Digital credit products are expanding rapidly in several leading digital financial services (DFS) markets. These products offer a fast, convenient way for many consumers to access hard-to-obtain emergency liquidity for their personal and business expenses.
Given the rapid pace of innovation in digital credit, it is not surprising that so far there has been little discussion of potential consumer protection concerns such as transparency or ability to repay. In particular, it is timely and important to ask “what may be different in consumer borrowing behavior and associated risks now that credit is literally in the palm of their hands via a few keystrokes?”
There is a need for more evidence and experimentation to develop responsible practices for digital credit. This evidence will, among other things help identify where the interests of providers and consumers may align to promote responsible delivery and usage of digital credit.
It was with this goal of learning more about how consumers behave in a digital borrowing environment that CGAP partnered with Busara Center for Behavioral Economics and Jumo (www.jumo.world)—a mobile money marketplace that offers digitally-delivered credit in Kenya, Tanzania and Zambia—to design a series of experiments in Kenya to measure consumer response to different types of communications linked to a digital credit offer. The research sought to explore two important opportunities in digital credit:
- Are there ways in which the communication channel (SMS) impacts borrower behavior that could benefit both borrower and lender?

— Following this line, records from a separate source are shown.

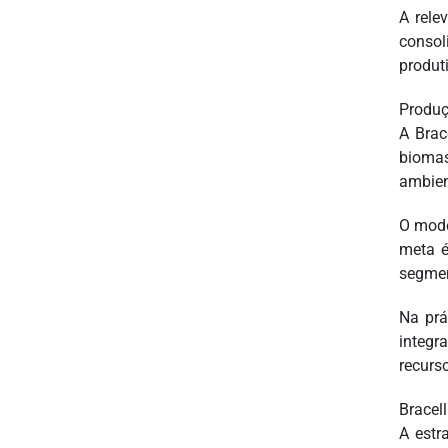
A rele
consol
produt
Produç
A Brac
biomas
ambien
O mode
meta é
segmen
Na prá
integr
recurs
Bracel
A estr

- Can insights from behavioral economics help to develop communications that drive borrower behavior in preferred directions, such as on-time repayment?
The team focused on two key opportunities:
- Increasing consumers’ likelihood to read—and understand—key product features, to test the hypothesis that. positive correlations may exist between time spent on product terms screens during the loan application process and repayment rates .
- Crafting repayment reminder messages that were goal-based or aspirational, to help consumers not “freeze” when they get a collections notice and instead see the long-term value of timely repayment.
To test these hypotheses, we built both lab-based and field-based messaging platforms for a hypothetical digital credit product we named “Top Cash” and tested these messages with consumers. In the lab consumers participated in a series of tasks where they could earn money, but first had to borrow funds to play the game, allowing us to test how different disclosure messages impacted borrowing choices. In the field experiment participants received actual, zero- cost loans via mobile money, and were instructed to pay them back after one week to receive a larger loan amount. A series of messages were then sent to borrowers to measure how these different messages performed in ensuring consumers paid back their loans after one week.
Out of these two testing environments several promising results emerged for how to integrate consumer protection principles into digital credit products:
Promising result 1: Making consumers actively choose to view or to skip summary Terms & Conditions (T&Cs) screens increases the likelihood they will actually read them. Further, doing so improves repayment performance.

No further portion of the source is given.